The data belong to ahistorical database designed to evaluate whether the influence of a postural challenge on the link between R and HP could depend on the level of physical training of the subjects.40 Full details about characteristics, criteria of inclusion and exclusion and experimental setup were reported in Ref. 40. The protocol adhered to the principles of the Declaration of Helsinki. The study was approved by the Human Research Ethics Committee of the Federal University of São Carlos, São Carlos, Brazil (Protocol: 1.558.731 and 73/2011). Written informed consent was obtained from all subjects. Briefly, we considered 50 apparently healthy men comprising 25 athletes (ATHLETES, aged from 20 to 40 yrs, 30 ± 6 yrs) who practiced cycling for at least 6 uninterrupted months and for at least 150 min per week and non-athletes (NON-ATHLETES, aged from 20 to 40 yrs, 30 ± 6 yrs) who performed physical activity for less than 150 min per week. Peak oxygen uptake assessed during cardiopulmonary exercise test confirm the trained status of ATHLETES compared to NON-ATHLETES. After a resting period of 10 min necessary for ensuring the stabilization of the physiological variables, we recorded ECG from lead MC5 via a bioamplifier (BioAmp FE132, ADInstruments, Australia) and respiratory thoracic movements via a piezoresistive thoracic belt (Marazza, Monza, Italy). Both signals were sampled at 1000 Hz using a commercial analog-to-digital converter (Power Lab 8/35, ADInstruments, Australia). Level of control on the physical activity of the subjects and feeding habits the day before the experiment and conditions of the room where the experimental protocol was carried out were like those of the CR protocol. Signals were recorded for 15 min at rest in supine position (REST) and for additional 15 min during STAND. STAND session always followed the REST one. During the procedure, subjects were advised to breathe normally but were not allowed to talk.

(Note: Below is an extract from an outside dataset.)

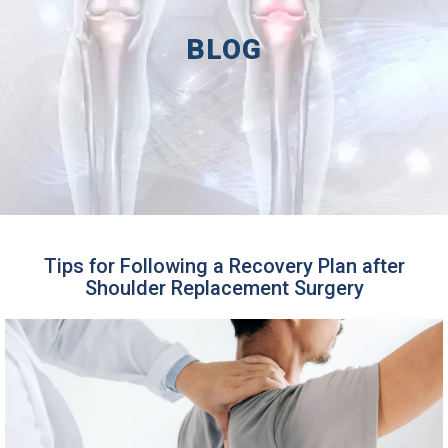
BLOG
Tips for Following a Recovery Plan after
Shoulder Replacement Surgery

After detecting the R-wave peaks on the ECG using a traditional method based on a threshold on its first derivative, the time distance between two consecutive R-wave peaks was denoted as the nth HP. The jitters in locating the R-wave peak were minimized using parabolic interpolation. The nth value of the R series was derived by sampling the R signal at the first R-wave peak delimiting the nth HP. Detections of the R-wave peaks were visually checked: missed R-waves were manually inserted and erroneous identification was deleted. ECG recordings were free of complex arrhythmic episodes. The effect of isolated arrhythmic beats on the HP series was mitigated through linear interpolation using the two most adjacent HPs computed between sinus beats. The limit of 5% of corrections was never reached.

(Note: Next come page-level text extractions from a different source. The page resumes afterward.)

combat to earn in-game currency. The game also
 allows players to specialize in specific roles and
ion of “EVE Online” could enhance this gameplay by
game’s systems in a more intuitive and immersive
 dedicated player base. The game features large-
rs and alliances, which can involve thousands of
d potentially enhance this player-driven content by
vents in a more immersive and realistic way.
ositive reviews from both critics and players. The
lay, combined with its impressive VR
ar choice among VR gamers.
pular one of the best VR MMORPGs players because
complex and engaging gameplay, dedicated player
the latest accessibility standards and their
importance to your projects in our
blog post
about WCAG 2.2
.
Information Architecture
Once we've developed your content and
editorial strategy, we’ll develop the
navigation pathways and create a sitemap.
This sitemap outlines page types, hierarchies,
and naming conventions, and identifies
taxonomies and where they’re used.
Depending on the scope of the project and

PI and CPI markers were computed over HP and R series. The series was normalized by subtracting to each value the mean and by dividing the result by the standard deviation, thus obtaining sequences with zero mean and unit variance. All the sequences underwent linear detrending before applying a normalization procedure. We set N = 256, thus focusing on short-term mechanisms governing cardiorespiratory neural interactions.41 The embedding dimension m was optimized between 1 and 15. The parameter k was fixed to 20 according to our previous experience that suggests limited variability of the results when the value of k is not small compared to the series length.12,28,29 The parameter τ was fixed to 1 in such a way that the vector of past values corresponds to a pattern of consecutive samples extracted from the series. Since the SSC methods requires stationarity, the sequences, randomly chosen within the experimental sessions, were tested for the stability of the mean and variance.42 If the selected series did not pass the test of stationarity of the mean and variance, a new selection was taken until the test was fulfilled.

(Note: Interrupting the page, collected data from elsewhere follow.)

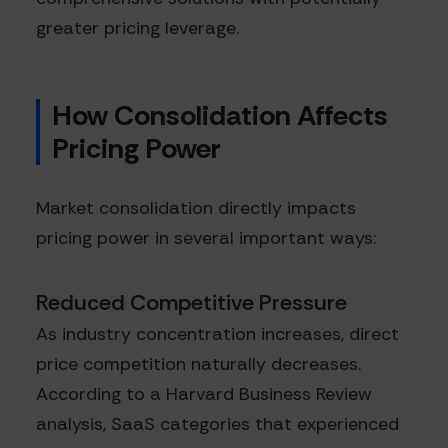
greater pricing leverage.
How Consolidation Affects
Pricing Power
Market consolidation directly impacts
pricing power in several important ways:
Reduced Competitive Pressure
As industry concentration increases, direct
price competition naturally decreases.
According to a Harvard Business Review
analysis, SaaS categories that experienced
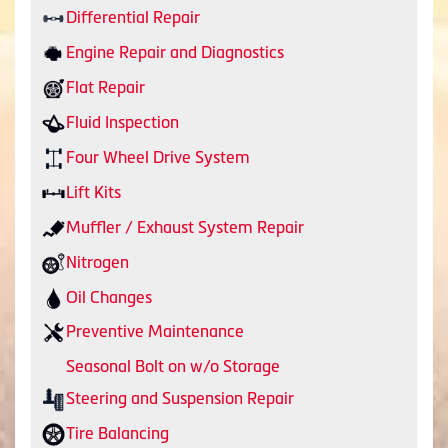
Differential Repair
Engine Repair and Diagnostics
Flat Repair
Fluid Inspection
Four Wheel Drive System
Lift Kits
Muffler / Exhaust System Repair
Nitrogen
Oil Changes
Preventive Maintenance
Seasonal Bolt on w/o Storage
Steering and Suspension Repair
Tire Balancing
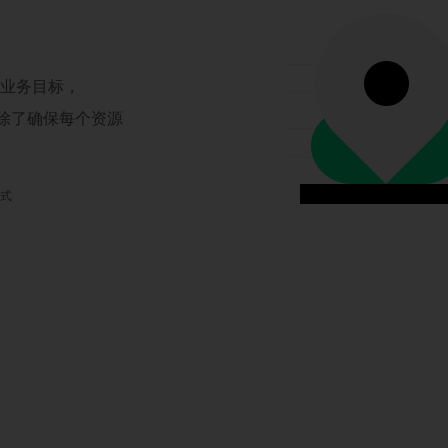
现业务目标，
，除了确保每个资源
模式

The significance of the CPI markers was tested against a situation of full uncoupling between the pair x and y generated via a surrogate data approach.20 Surrogate couples were built by a procedure preserving the distribution, power spectral density of the original series, and eventual nonlinear dynamics, but destroying their cross-correlation.20 The surrogate pairs were built as time-shifted versions of the original series. While the cause series was left unmodified, the effect series was shifted according to a delay selected at random between 40 and 160 cardiac beats, thus destroying the short-term temporal correspondence of the two sequences. The values at the end of the effect sequences were wrapped to their onset. We generated 100 surrogate pairs from any original couple. CPI markers were computed over each set of surrogates, and the 95th percentile was extracted. If the marker computed over the original series was above the 95th percentile of the CPI distribution built over surrogates, the null hypothesis of uncoupling was rejected and the alternative hypothesis, namely, the series was significantly associated in the considered time direction, was accepted. The percentage of subjects with a significant CPI was monitored as well and indicated as %CPI. Both %CPI from X to Y ( % CP F X Y ) and vice versa ( % CP I Y X ) were computed.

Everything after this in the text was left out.